Lotte di liberazione nazionali come quella palestinese e quella cecena sono state sospinte, per disperazione e abbandono da parte di tutti, verso ideologie islamiste. Non vedere le differenze fra il giovane benestante saudita che si getta nelle Torri di New York e la giovane vedova cecena o il giovane palestinese che si fanno saltare in aria è un errore nefasto, gravido di conseguenze. Da quando è stata proclamata la guerra santa contro il terrorismo, con il beneplacito silenzioso degli Stati Uniti, il “democratico” Putin ha potuto portare avanti il suo genocidio in Cecenia, e il Milosevic del Medio Oriente ha avuto via libera per distruggere ogni possibilità di uno stato palestinese degno di questo nome. Israele si annetterà altre parti della Cisgiordania, Gaza diventerà “la pattumiera dell’Anp”, i palestinesi verranno confinati in aree-ghetto del tutto dipendenti da Israele. (E anche sui metodi spietati di Israele vanno ricordate verità elementari -e ovviamente non si parla di soldati che sparano a bambini armati di pietre, di bulldozer che demoliscono le case dei familiari dei terroristi o di uliveti sradicati, perché questi sono metodi di stampo fascista e basta, ma delle “eliminazioni” dei dirigenti di Hamas: se si fosse accettato il piano saudita oppure il piano messo a punto a Ginevra e i palestinesi avessero avuto soddisfazione, uccidere un Rantisi che avesse continuato a fare attentati perché per lui Israele va distrutto, sarebbe stato comprensibile e, anche, giustificato. Farlo mentre è in corso la costruzione del Muro, la pulizia etnica a Gerusalemme est e nel centro storico di Hebron prosegue incruenta ma inesorabile, e si sta pregiudicando ogni possibilità di accordo di pace onorevole per i palestinesi, è politicamente un crimine.
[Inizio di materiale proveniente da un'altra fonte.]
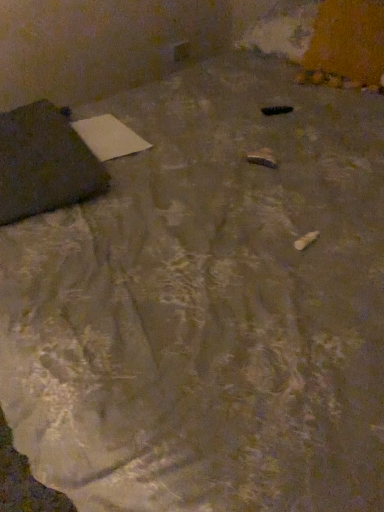 Question: Considering the positions of white paper at upper left and matte black bag at left in the image, is white paper at upper left wider or thinner than matte black bag at left?

Choices:
 (A) thin
 (B) wide

Answer: (A)

Question: Considering the positions of white paper at upper left and matte black bag at left in the image, is white paper at upper left taller or shorter than matte black bag at left?

Choices:
 (A) short
 (B) tall

Answer: (A)

Question: From the image's perspective, is white paper at upper left located above or below matte black bag at left?

Choices:
 (A) above
 (B) below

Answer: (A)

Question: From the image's perspective, is matte black bag at left located above or below white paper at upper left?

Choices:
 (A) below
 (B) above

Answer: (A)

Question: In terms of height, does matte black bag at left look taller or shorter compared to white paper at upper left?

Choices:
 (A) short
 (B) tall

Answer: (B)

Question: From a real-world perspective, is matte black bag at left above or below white paper at upper left?

Choices:
 (A) below
 (B) above

Answer: (B)

Question: Relative to white paper at upper left, is matte black bag at left in front or behind?

Choices:
 (A) front
 (B) behind

Answer: (A) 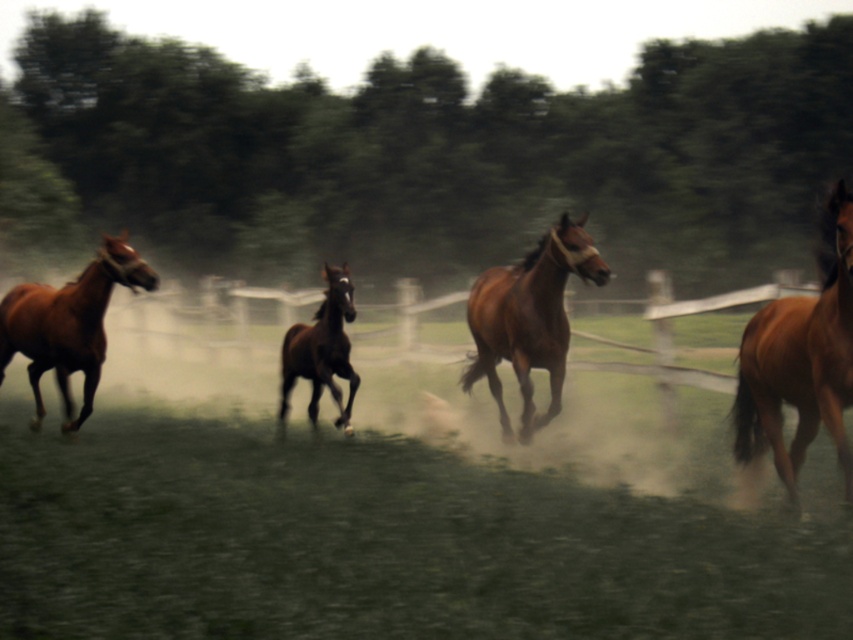 Question: Among these points, which one is nearest to the camera?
E’ la stessa differenza che corre fra l’intervento in Afghanistan dopo le Torri e la guerra all’Irak).
Va così. Prima o poi, casomai al prossimo attentato, sarà ucciso Arafat, cesserà ogni “autorità” dei palestinesi che torneranno a essere “profughi in casa loro” e chi vivrà vedrà se tutto questo tornerà bene per Israele. Per intanto la sua reputazione è distrutta. Se Israele resterà quello di Sharon e del Likud finirà per essere lo stato più odiato del mondo e questo c’entrerà molto poco con l’antisemitismo e, tanto, con la ripulsa, radicata ormai nel cuore dei più, di ogni forma di apartheid. Così la memoria della shoà, usata in modo irresponsabile e cinico per alzare un muro di silenzio e indifferenza attorno all’esistenza di una popolazione di “sottouomini”, sarà pregiudicata nella coscienza dei giovani di gran parte del mondo.

L’immagine della democrazia, infine, è nel fango. La democrazia che piace ai vari Bush, Sharon, Putin è una democrazia slacciata dal rispetto dei diritti umani universali. E’ la democrazia di Guantanamo e di Bolzaneto, una democrazia che agisce in modo extragiudiziario, che può arrivare a torturare, uccidere, fare leggi razziali, segregare; è una “democrazia etica” (oltre che etnica, a volte) che ha sempre una ragione superiore cui obbedire ed è sempre minacciata. Per questa strada si può arrivare a uccidere il proprio premier o a fare brogli elettorali: i colpi di stato diventano qualcosa di accettabile, di impercettibile quasi. Se dovessimno usare il loro linguaggio dovremmo dire che sono “democrazie canaglia”. Milosevic ne è stato un alfiere. Se fosse per questa gente la democrazia sudafricana bianca sarebbe ancora in piedi e agenti dei servizi sarebbero ancora in giro la notte a torturare e a fare a pezzi “terroristi” neri dell’Anc.
Alla fine, poi, nessuna democrazia che non rispetti i diritti umani può sopravvivere perché libertà di stampa, trasparenza delle decisioni, discussione libera diventano insopportabili. Un ministro del governo fantoccio irakeno ha protestato contro la “punizione collettiva” inflitta dagli americani alla città di Falluja. La sola espressione fa rabbrividire qualsiasi democratico e antifascista. E infatti non ci stanno facendo sapere nulla.